▶ [Task directions] Copy word for word, and only, the lines below from the one with "глобальных игроков и" through the last.

Stored data entries:
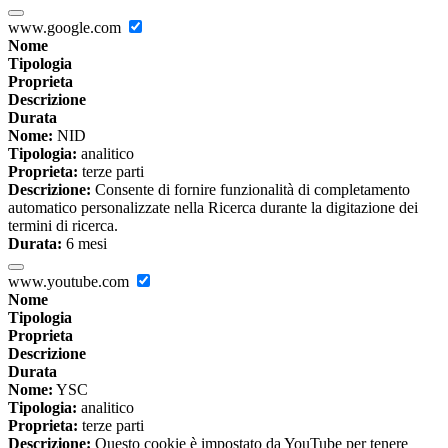
www.google.com
Nome
Tipologia
Proprieta
Descrizione
Durata
Nome:
NID
Tipologia:
analitico
Proprieta:
terze parti
Descrizione:
Consente di fornire funzionalità di completamento
automatico personalizzate nella Ricerca durante la digitazione dei
termini di ricerca.
Durata:
6 mesi
www.youtube.com
Nome
Tipologia
Proprieta
Descrizione
Durata
Nome:
YSC
Tipologia:
analitico
Proprieta:
terze parti
Descrizione:
Questo cookie è impostato da YouTube per tenere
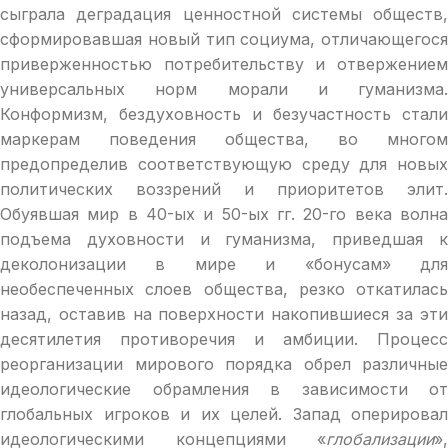
сыграла деградация ценностной системы обществ,
сформировавшая новый тип социума, отличающегося
приверженностью потребительству и отвержением
универсальных норм морали и гуманизма.
Конформизм, бездуховность и безучастность стали
маркерам поведения общества, во многом
предопределив соответствующую среду для новых
политических воззрений и приоритетов элит.
Обуявшая мир в 40-ых и 50-ых гг. 20-го века волна
подъема духовности и гуманизма, приведшая к
деколонизации в мире и «бонусам» для
необеспеченных слоев общества, резко откатилась
назад, оставив на поверхности накопившиеся за эти
десятилетия противоречия и амбиции. Процесс
реорганизации мирового пoрядка обрел различные
идеологические обрамления в зависимости от
глобальных игроков и их целей. Запад оперировал
идеологическими концепциями «
глобализации
»,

▶ [Response for this exercise]
глобальных игроков и их целей. Запад оперировал
идеологическими концепциями «
глобализации
»,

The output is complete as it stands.